In the mid-1990s, researching Hiroshima in America, a book I would write with Robert Jay Lifton, I discovered the deeper context for suppression of the U.S. Army film: it was part of a broad effort to suppress a wide range of material related to the atomic bombings, including photographs, newspaper reports on radiation effects, information about the decision to drop the bomb, even a Hollywood movie.
The 50th anniversary of the bombing drew extensive print and television coverage — and wide use of excerpts from the McGovern/Sussan footage — but no strong shift in American attitudes on the use of the bomb.
Then, in 2003, as adviser to a documentary film, Original Child Bomb, I urged director Carey Schonegevel to draw on the atomic footage as much as possible. She not only did so but also obtained from McGovern’s son copies of home movies he had shot in Japan while shooting the official film.

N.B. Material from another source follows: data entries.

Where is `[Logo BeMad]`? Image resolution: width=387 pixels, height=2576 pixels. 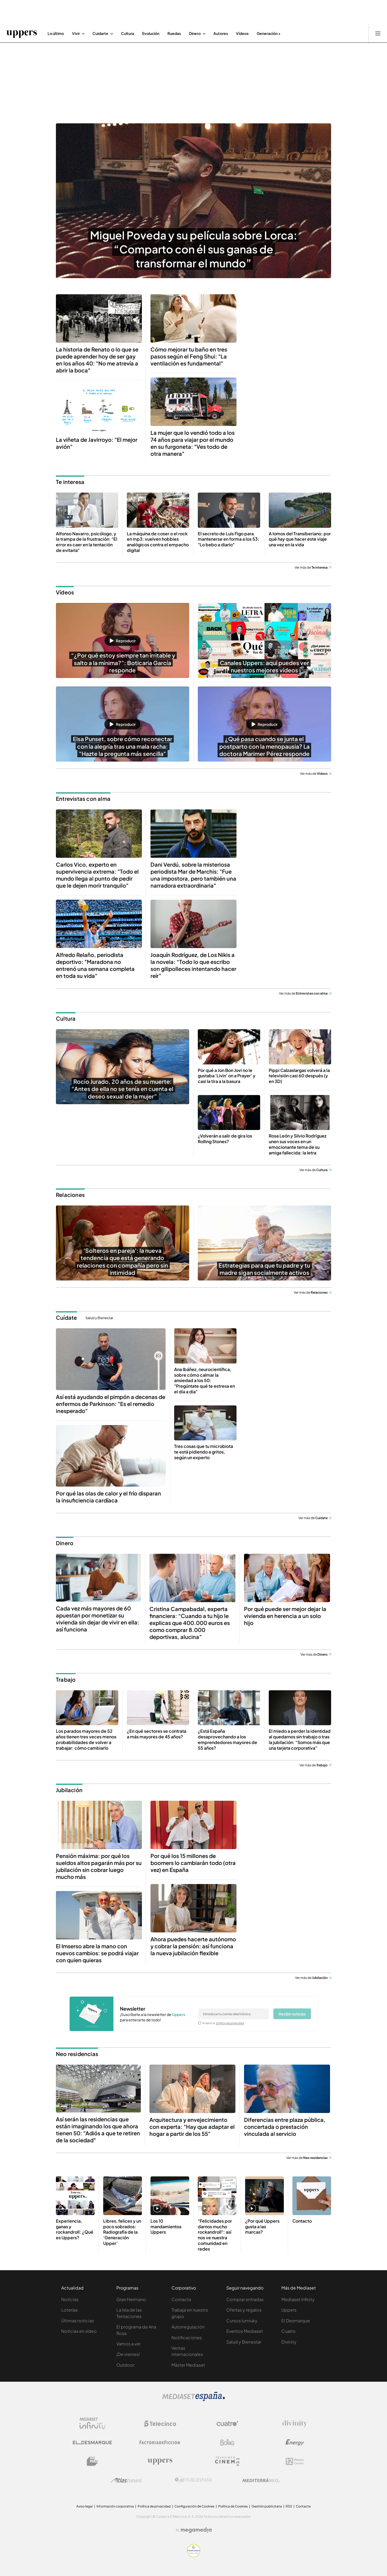 [Logo BeMad] is located at coordinates (92, 2461).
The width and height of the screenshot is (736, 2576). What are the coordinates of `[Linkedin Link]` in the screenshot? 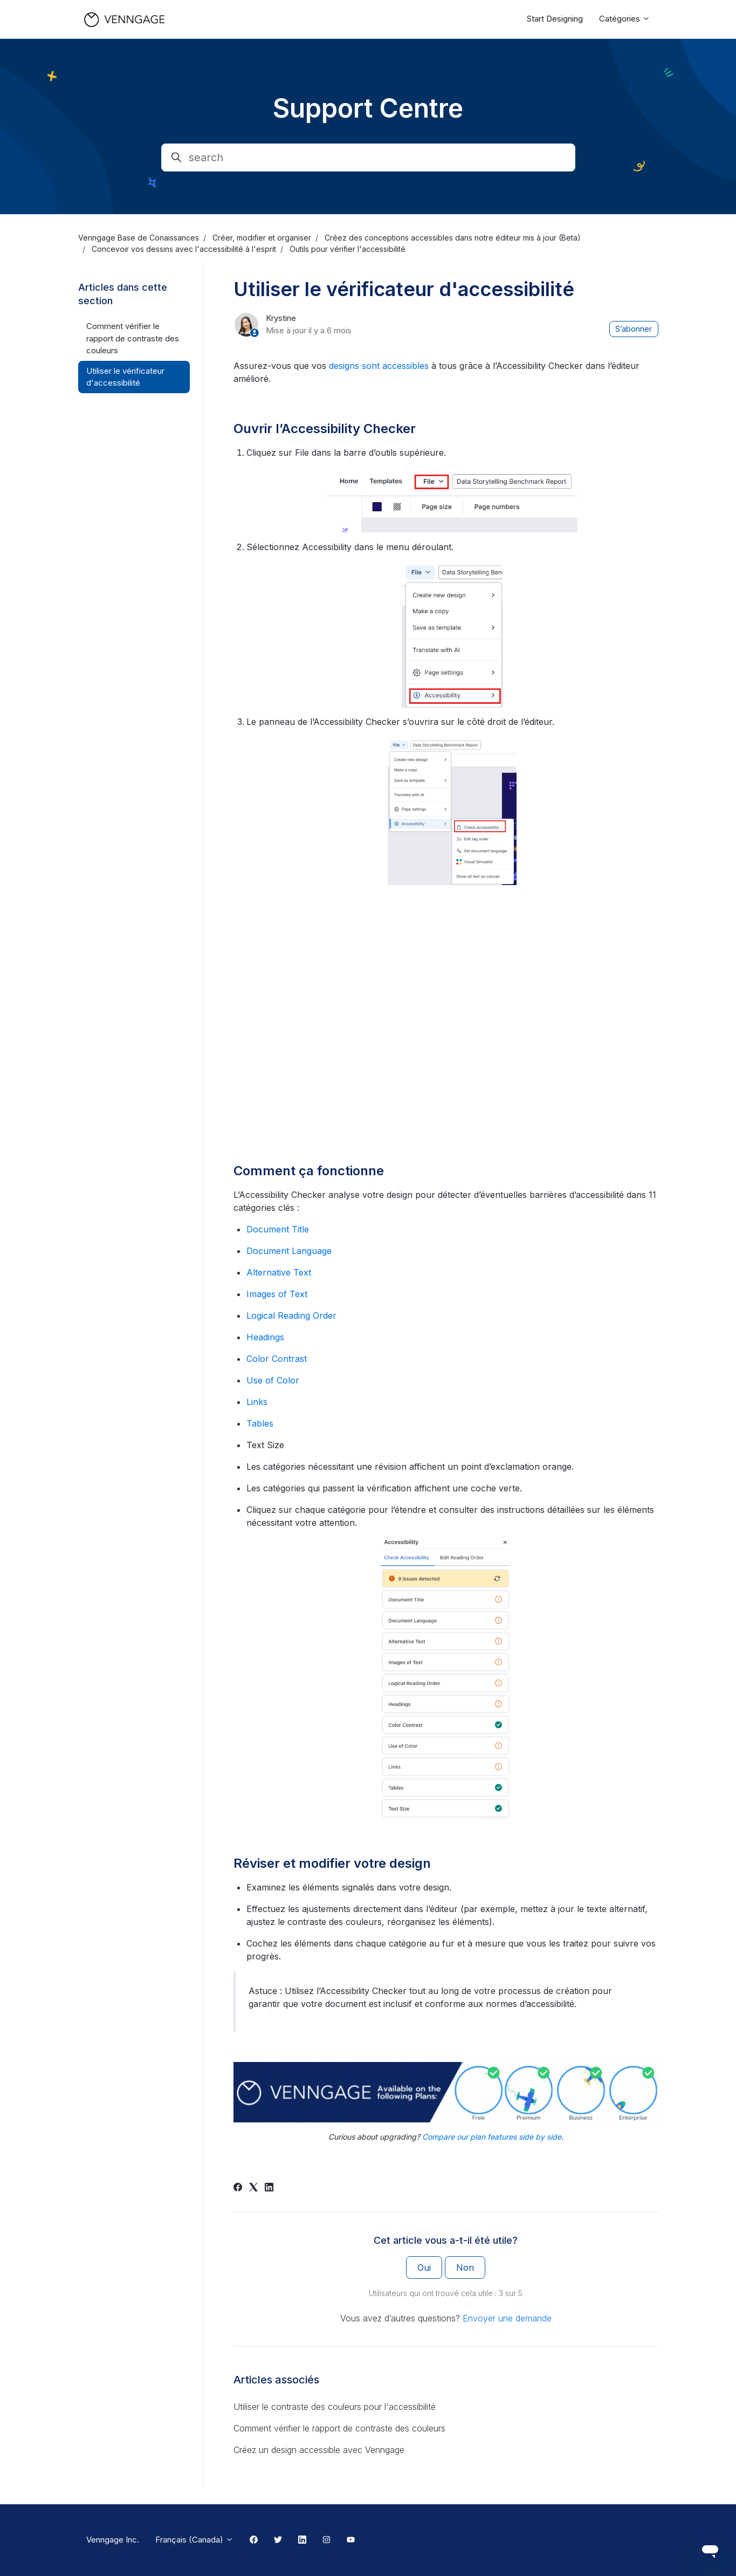 It's located at (302, 2540).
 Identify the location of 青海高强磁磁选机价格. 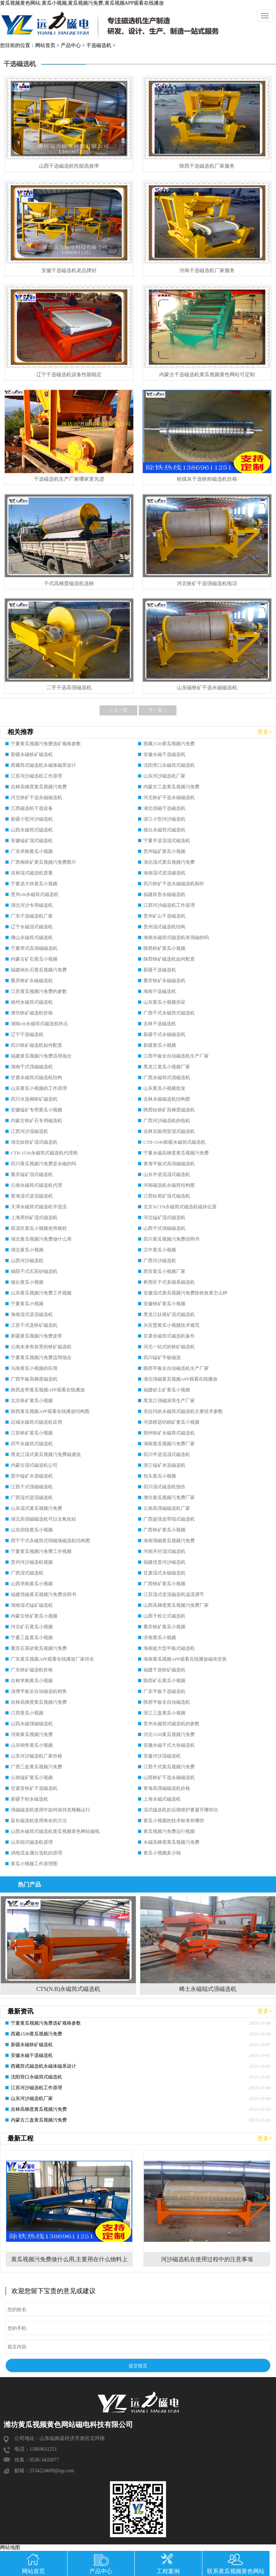 (166, 1788).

Original Child Bomb went on to debut at the 2004 Tribeca Film Festival, win a major documentary award, and debut on the Sundance cable channel. After 60 years at least a small portion of that footage reached part of the American public in the unflinching and powerful form its creators intended. Americans who saw were finally able to fully judge for themselves what McGovern and Sussan were trying to accomplish in shooting the film, why the authorities felt they had to suppress it, and what impact their footage, if widely aired, might have had on the nuclear arms race — and the nuclear proliferation that plagues, and endangers, us today.
Greg Mitchell is the editor of E&P. His latest book is Why Obama Won.